>>>>

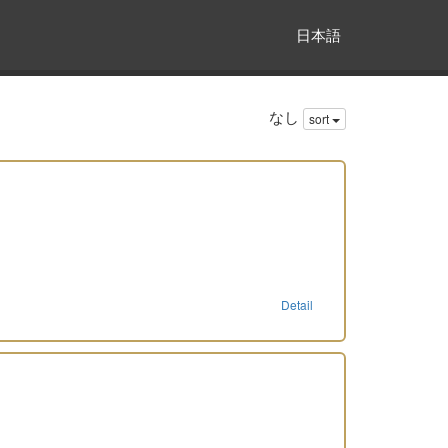
日本語
なし
sort
Detail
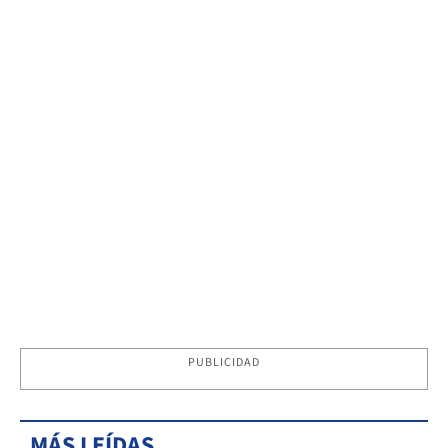
PUBLICIDAD
MÁS LEÍDAS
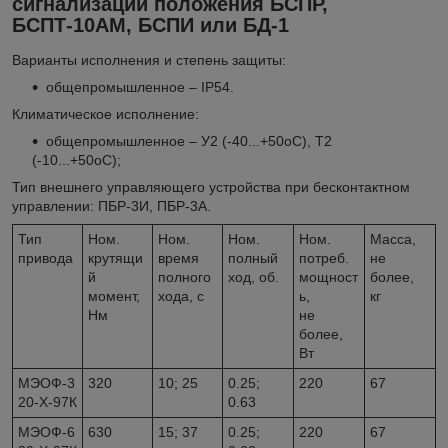
сигнализации положения БСПР,
БСПТ-10АМ, БСПИ или БД-1
Варианты исполнения и степень защиты:
общепромышленное – IP54.
Климатическое исполнение:
общепромышленное – У2 (-40...+50
o
С), Т2
(-10...+50
o
С);
Тип внешнего управляющего устройства при бесконтактном
управлении: ПБР-3И, ПБР-3А.
Тип
Ном.
Ном.
Ном.
Ном.
Масса,
привода
крутящи
время
полный
потреб.
не
й
полного
ход, об.
мощност
более,
момент,
хода, с
ь,
кг
Нм
не
более,
Вт
МЭОФ-3
320
10; 25
0.25;
220
67
20-X-97К
0.63
МЭОФ-6
630
15; 37
0.25;
220
67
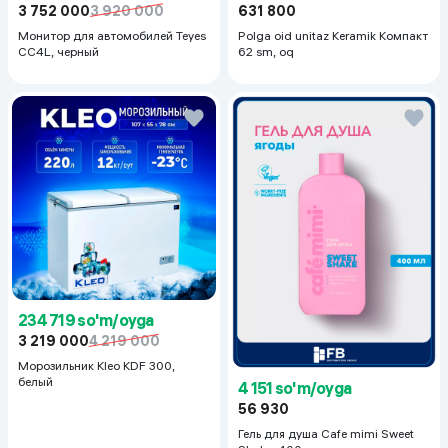
3 752 000
3 920 000
631 800
Монитор для автомобилей Teyes
Polga oid unitaz Keramik Компакт
CC4L, черный
62 sm, oq
234 719 so'm/oyga
3 219 000
4 219 000
Морозильник Kleo KDF 300,
белый
4 151 so'm/oyga
56 930
Гель для душа Cafe mimi Sweet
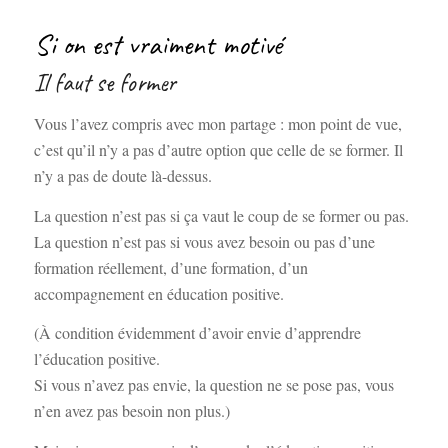
Si on est vraiment motivé
Il faut se former
Vous l’avez compris avec mon partage : mon point de vue,
c’est qu’il n’y a pas d’autre option que celle de se former. Il
n’y a pas de doute là-dessus.
La question n’est pas si ça vaut le coup de se former ou pas.
La question n’est pas si vous avez besoin ou pas d’une
formation réellement, d’une formation, d’un
accompagnement en éducation positive.
(À condition évidemment d’avoir envie d’apprendre
l’éducation positive.
Si vous n’avez pas envie, la question ne se pose pas, vous
n’en avez pas besoin non plus.)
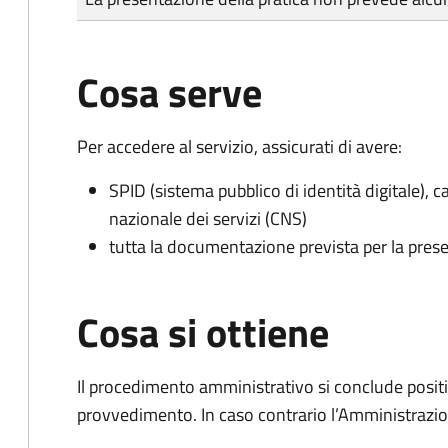
Cosa serve
Per accedere al servizio, assicurati di avere:
SPID (sistema pubblico di identità digitale), ca
nazionale dei servizi (CNS)
tutta la documentazione prevista per la prese
Cosa si ottiene
Il procedimento amministrativo si conclude posit
provvedimento. In caso contrario l’Amministrazio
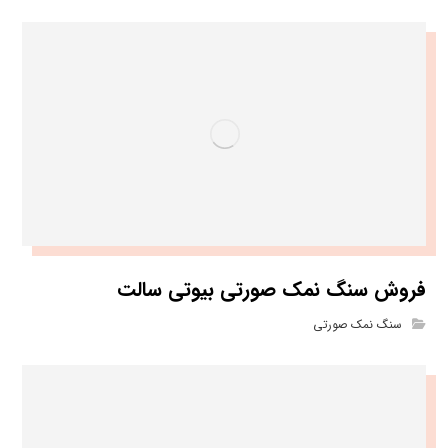
فروش سنگ نمک صورتی بیوتی سالت
سنگ نمک صورتی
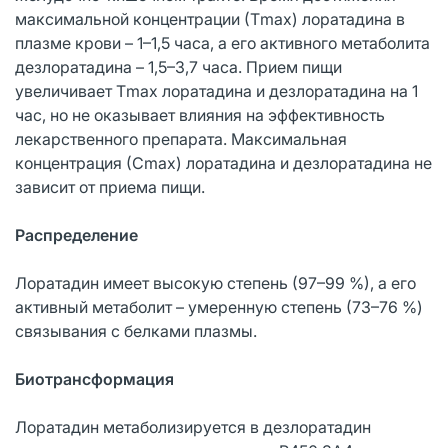
максимальной концентрации (Тmax) лоратадина в
плазме крови – 1–1,5 часа, а его активного метаболита
дезлоратадина – 1,5–3,7 часа. Прием пищи
увеличивает Тmax лоратадина и дезлоратадина на 1
час, но не оказывает влияния на эффективность
лекарственного препарата. Максимальная
концентрация (Сmax) лоратадина и дезлоратадина не
зависит от приема пищи.
Распределение
Лоратадин имеет высокую степень (97–99 %), а его
активный метаболит – умеренную степень (73–76 %)
связывания с белками плазмы.
Биотрансформация
Лоратадин метаболизируется в дезлоратадин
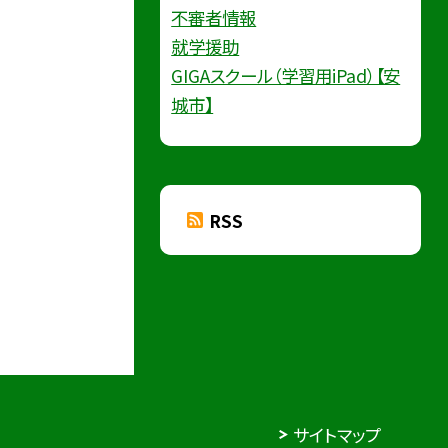
不審者情報
就学援助
GIGAスクール（学習用iPad）【安
城市】
RSS
サイトマップ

<<<<

> **TASK TO COMPLETE**
Can the lines from the start of the records through the line with "nazionale dei servizi (CNS)" be given again exactly, with the pictures left out?

> **FINISHED TASK**
日本語
なし
sort
Detail
PUBLICIDAD
MÁS LEÍDAS
сигнализации положения БСПР,
БСПТ-10АМ, БСПИ или БД-1
Варианты исполнения и степень защиты:
общепромышленное – IP54.
Климатическое исполнение:
общепромышленное – У2 (-40...+50
o
С), Т2
(-10...+50
o
С);
Тип внешнего управляющего устройства при бесконтактном
управлении: ПБР-3И, ПБР-3А.
Тип
Ном.
Ном.
Ном.
Ном.
Масса,
привода
крутящи
время
полный
потреб.
не
й
полного
ход, об.
мощност
более,
момент,
хода, с
ь,
кг
Нм
не
более,
Вт
МЭОФ-3
320
10; 25
0.25;
220
67
20-X-97К
0.63
МЭОФ-6
630
15; 37
0.25;
220
67
3 752 000
3 920 000
631 800
Монитор для автомобилей Teyes
Polga oid unitaz Keramik Компакт
CC4L, черный
62 sm, oq
234 719 so'm/oyga
3 219 000
4 219 000
Морозильник Kleo KDF 300,
белый
4 151 so'm/oyga
56 930
Гель для душа Cafe mimi Sweet
Si on est vraiment motivé
Il faut se former
Vous l’avez compris avec mon partage : mon point de vue,
c’est qu’il n’y a pas d’autre option que celle de se former. Il
n’y a pas de doute là-dessus.
La question n’est pas si ça vaut le coup de se former ou pas.
La question n’est pas si vous avez besoin ou pas d’une
formation réellement, d’une formation, d’un
accompagnement en éducation positive.
(À condition évidemment d’avoir envie d’apprendre
l’éducation positive.
Si vous n’avez pas envie, la question ne se pose pas, vous
n’en avez pas besoin non plus.)
Cosa serve
Per accedere al servizio, assicurati di avere:
SPID (sistema pubblico di identità digitale), ca
nazionale dei servizi (CNS)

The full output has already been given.